■ **TASK REQUIREMENTS**
Apart from the pictures, which must be omitted, restate the data exactly.
= = = =
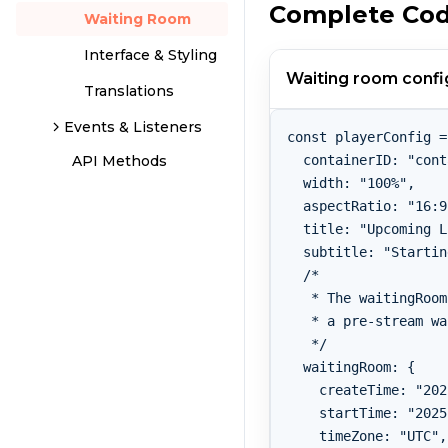
Complete Co
Waiting Room
Interface & Styling
Waiting room confi
Translations
Events & Listeners
const playerConfig =
  containerID: "cont
API Methods
  width: "100%",

  aspectRatio: "16:9
  title: "Upcoming L
  subtitle: "Startin
  /*

   * The waitingRoom
   * a pre-stream wa
   */

  waitingRoom: {

    createTime: "202
    startTime: "2025
    timeZone: "UTC",
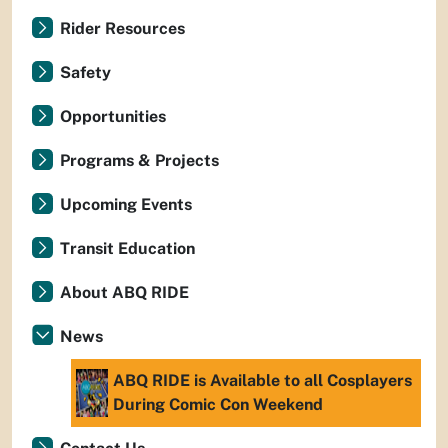
Rider Resources
Safety
Opportunities
Programs & Projects
Upcoming Events
Transit Education
About ABQ RIDE
News
ABQ RIDE is Available to all Cosplayers
During Comic Con Weekend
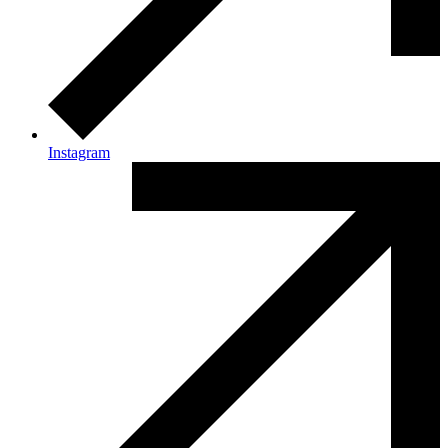
Instagram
= = = =
■ **WRITTEN RESPONSE**
Complete Co
Waiting Room
Interface & Styling
Waiting room confi
Translations
Events & Listeners
const playerConfig =
  containerID: "cont
API Methods
  width: "100%",

  aspectRatio: "16:9
  title: "Upcoming L
  subtitle: "Startin
  /*

   * The waitingRoom
   * a pre-stream wa
   */

  waitingRoom: {

    createTime: "202
    startTime: "2025
    timeZone: "UTC",
Rider Resources
Safety
Opportunities
Programs & Projects
Upcoming Events
Transit Education
About ABQ RIDE
News
ABQ RIDE is Available to all Cosplayers
During Comic Con Weekend
Instagram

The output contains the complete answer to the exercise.